The gap between critics and the audience(11 Posts)
It’s interesting as I don’t think there’s ever been a time when the gap between critics and the audience has been so wide. Take two examples:
1). The last Jedi - critics loved it. Barely seen a bad review, but it’s like marmite in general reviews.
2). Bohemian rhapsody - rated average by critics, but given very high scores by the public.
Is it that agendas have taken over films? I would much more trust in the viewers score on IMDb before the critics.
What does everyone think?
I see your point. I think if critics see so many films they are so clued up on cliches and methods it must be tricky to actually enjoy some films.
That’s a really good point. It’s a shame as I used to trust film sites and that. Especially having a young family I might have 3 films to chose from.
It depends how well you fit the mass audience, I suppose. Not yet seen BR but all my friends say its got good acting and loads of Queen songs so obviously it's fun, but beyond that it's dreadful. Which is roughly what the critics said, only some of them weren't Queen fans so the songs weren't a perk.
I also think it's down to critics having seen so many more films than the average cinema goer.
If I go and see a film and it has a story that keeps me entertained and some decent acting, I'll say it's a good film. If a film critic has seen an almost identical ten times before, they're going to think its fairly unimpressive. That's my theory anyway.
What do you mean by 'agendas', is there a populist subtext?
I only listen to Kermode & Mayo & they don't seem remote from public opinion or what has public appeal. Kermode is intellectual & views film as art, while Mayo goes on his gut. Both refer to how others in their group liked the film (or didn't). All have a place.
I avoid reviews. They regularly tell me more than I need to know. I’m lucky enough to have a very cheap cinema as my local, so if I like the actor or even the poster I’ll trot along.
The Last Jedi is really challenging. Good opening and ending, weird middle section. As an epic sci-fi it also suffers from fanboy (and girl) flaming by those who think they own the franchise and can't stand it to be moved away from their comfort zone. But then it also had superman-Leia (what were they thinking!!).
Generally, average movie watchers tend to like re-runs of the same thing. It's easy to access and enjoy. Eventually, the concept will wear thin and a new popular genre will spawn. Recently, we lost RomComs and spoof movies; we have super heroes and the return of the slasher/home invasion type horror.
Critics are likely to tire of the tropes quicker. The clever twist on the cliche is good if you only watch one or two from the genre; when you see them all, it's less impressive.
I used to teach film, so can sometimes enjoy a 'how' about a film rather than the 'what'; but it's not universal. I was impressed by Watchmen, yet hated Lost in Translation. I loved both of the '300' movies, whereas some tired of the tropes before the sequel, same with Sin City.
The Greatest Showman
I think that sums it up
I find that most of the time the opinion of the critics and audience is in alignment.

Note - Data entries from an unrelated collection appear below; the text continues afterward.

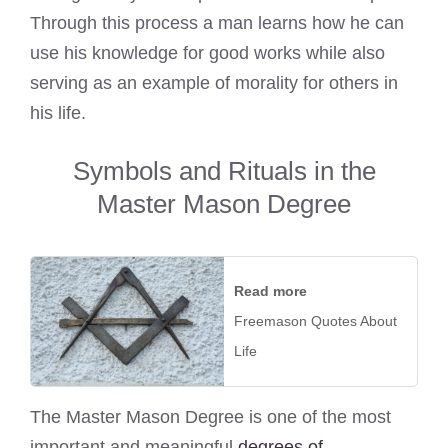
Through this process a man learns how he can
use his knowledge for good works while also
serving as an example of morality for others in
his life.
Symbols and Rituals in the
Master Mason Degree
Read more
Freemason Quotes About
Life
The Master Mason Degree is one of the most
important and meaningful
degrees of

I also often find that my opinion is usually closer to that of the critics than the general public
That's probably because of the genres I like and those I don't
I like quality well written character based dramas for the most part.
I'm not into sci fi/adventure/fantasy/superheroes/action etc etc
With the latter genres although they may be entertaining for many they're not necessarily of high quality .
For that reason sometimes maybe they're not highly regarded by the critics but popular with the paying public
Sometimes I'm at a loss to understand how certain movies are popular with both the critics and GP.
A recent example is Hereditary.
I thought it was absolutely awful yet everyone seems to love it, I haven't been able to find one single negative review anywhere.